Our respiratory system consists of nasal passages, trachea and two lungs. Its role is twofold: to supply our organism with oxygen (O2) and to evacuate carbon dioxide (Co2).
The lungs are located in the chest, on each side of the heart. They are divided into several lobes, themselves divided into several segments. The left lung has two lobes and the right lung has three lobes separated from each other by partitions called scissures. Each lobe contains the bronchi. The bronchi consist of alveoli (small pockets) connected to each other by the bronchioles. All bronchi are connected to the trachea.
During a breath, the air comes through the trachea and is distributed in the bronchi, then the bronchioles and alveoli. The oxygen contained in the inhaled air circulates in the alveoli. It crosses their wall to go to the blood. The blood then distributes oxygen to all the cells in the body.
At the same time, in the opposite direction, the carbon dioxide released by all the cells of the body passes into the blood. Carbon dioxide passes through the alveoli and then passes through the bronchi. It goes away through the trachea, then the nose and mouth. It’s the exhalation.
A double envelope (the pleura) keeps the lungs against the chest wall. The bronchi are lined with a protective layer of mucus. The cells of the bronchi have on their surface very thin cilia, which, like a broom, continually push the mucus towards the trachea by eliminating the inhaled particles. When the amount of mucus is significant, it produces sputum.

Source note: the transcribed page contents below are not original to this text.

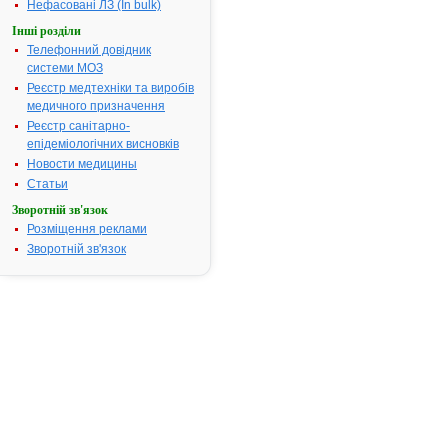
скорочень
Нефасовані ЛЗ (In bulk)
шлуночків;
Інші розділи
тахікардія,
Телефонний довідник
пов’язана з
системи МОЗ
синдромом
Реєстр медтехніки та виробів
Вольффа-
медичного призначення
Паркінсона-
Реєстр санітарно-
документова
епідеміологічних висновків
симптоматич
Новости медицины
шлуночкові
порушення р
Статьи
що призводя
Зворотній зв'язок
непрацездат
Розміщення реклами
Серцево-ле
Зворотній зв'язок
реанімація 
зупинці серц
виникла вна
фібриляції
шлуночків, т
резистентн
зовнішньої
електроімпу
терапії.
Термін придатності:
2р
Номер реєстраційного
UA/1438/01/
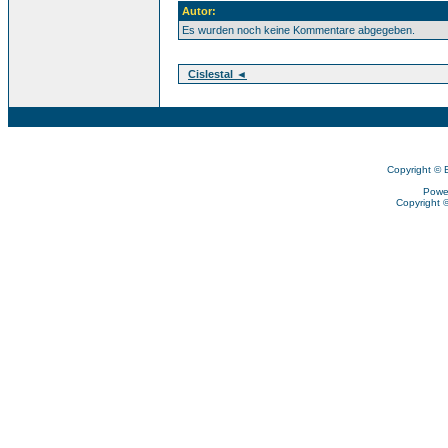
Autor:
Es wurden noch keine Kommentare abgegeben.
Cislestal ◄
Copyright © 
Powe
Copyright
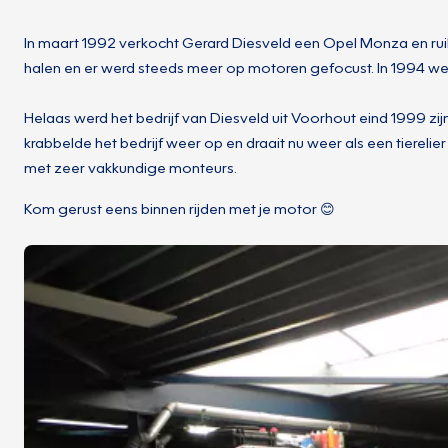
In maart 1992 verkocht Gerard Diesveld een Opel Monza en rui
halen en er werd steeds meer op motoren gefocust. In 1994 we
Helaas werd het bedrijf van Diesveld uit Voorhout eind 1999 z
krabbelde het bedrijf weer op en draait nu weer als een tierel
met zeer vakkundige monteurs.
Kom gerust eens binnen rijden met je motor 😊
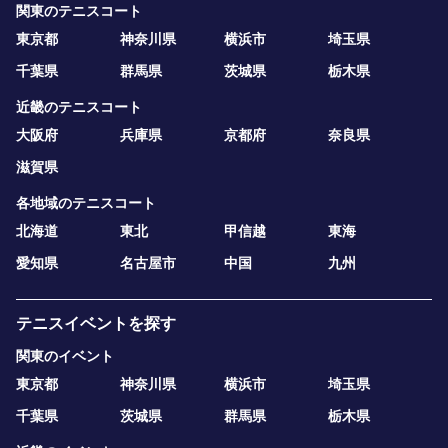
関東のテニスコート
東京都
神奈川県
横浜市
埼玉県
千葉県
群馬県
茨城県
栃木県
近畿のテニスコート
大阪府
兵庫県
京都府
奈良県
滋賀県
各地域のテニスコート
北海道
東北
甲信越
東海
愛知県
名古屋市
中国
九州
テニスイベントを探す
関東のイベント
東京都
神奈川県
横浜市
埼玉県
千葉県
茨城県
群馬県
栃木県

Between the two lungs, above the heart, there is the region of the mediastinum that extends from front to back of the sternum to the spine. The mediastinum contains large blood vessels such as the aorta, trachea, and esophagus. It also includes the mediastinal lymph nodes, located behind the sternum.

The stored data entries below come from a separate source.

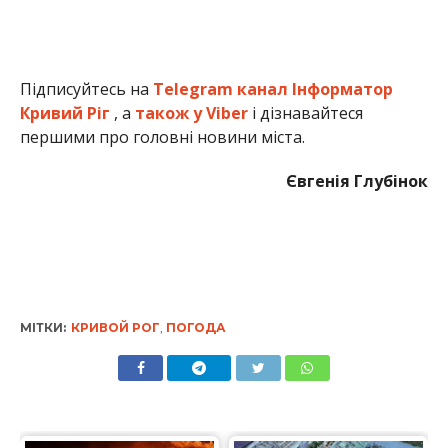
Підписуйтесь на
Telegram канал Інформатор
Кривий Ріг
, а
також у Viber
і дізнавайтеся
першими про головні новини міста.
Євгенія Глубінок
МІТКИ:
КРИВОЙ РОГ
,
ПОГОДА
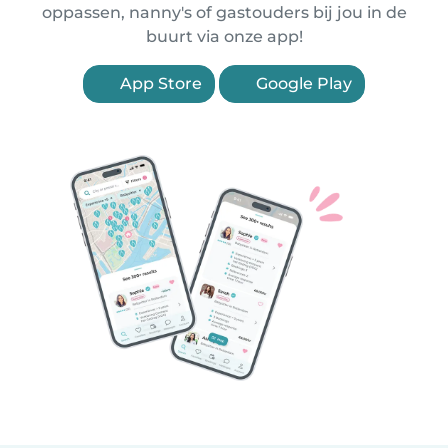
oppassen, nanny's of gastouders bij jou in de
buurt via onze app!
App Store
Google Play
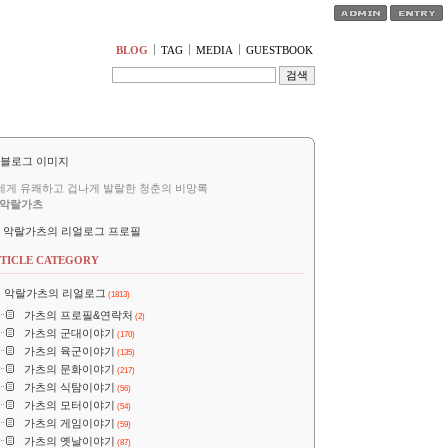
티스토리툴바
BLOG
TAG
MEDIA
GUESTBOOK
세게 유쾌하고 겁나게 발랄한 청춘의 비망록
악랄가츠
악랄가츠의 리얼로그 프로필
TICLE CATEGORY
악랄가츠의 리얼로그
(1813)
가츠의 프로필&연락처
(2)
가츠의 군대이야기
(170)
가츠의 육군이야기
(135)
가츠의 문화이야기
(217)
가츠의 식탐이야기
(56)
가츠의 모터이야기
(54)
가츠의 게임이야기
(59)
가츠의 옛날이야기
(87)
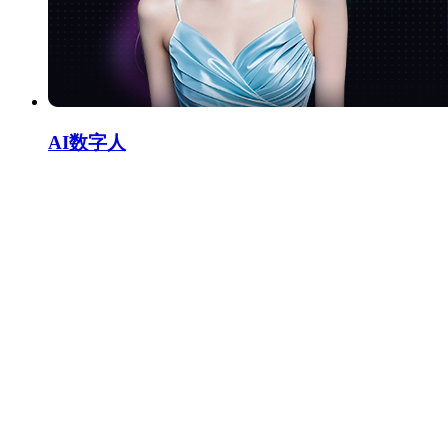
AI数字人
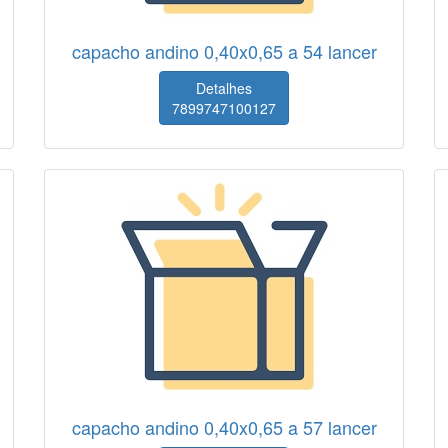
capacho andino 0,40x0,65 a 54 lancer
Detalhes
7899747100127
capacho andino 0,40x0,65 a 57 lancer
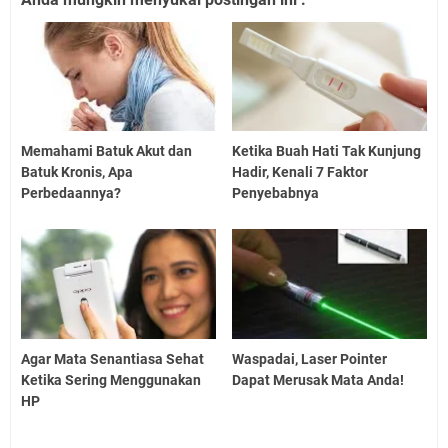
Memahami Batuk Akut dan
Ketika Buah Hati Tak Kunjung
Batuk Kronis, Apa
Hadir, Kenali 7 Faktor
Perbedaannya?
Penyebabnya
Agar Mata Senantiasa Sehat
Waspadai, Laser Pointer
Ketika Sering Menggunakan
Dapat Merusak Mata Anda!
HP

These lymph nodes are part of the lymphatic system which role is to evacuate the waste emitted by the body (including those coming from the lungs) via a liquid, the lymph. Mediastinal lymph nodes can be reached by cancer cells.
The lung can be the site of benign (non-cancerous) or malignant (cancerous) tumors. The major difference between benign and malignant tumors is the inability of the former to migrate to other parts of the body (metastases).
Of the malignant tumors that can affect the lungs, some are called primitive when they originate in the lung. Others are called secondary when they have spread to the lung from another organ. Secondary tumors are called metastases. For example, you may be suffering from pulmonary metastases of a primary cancer of the breast.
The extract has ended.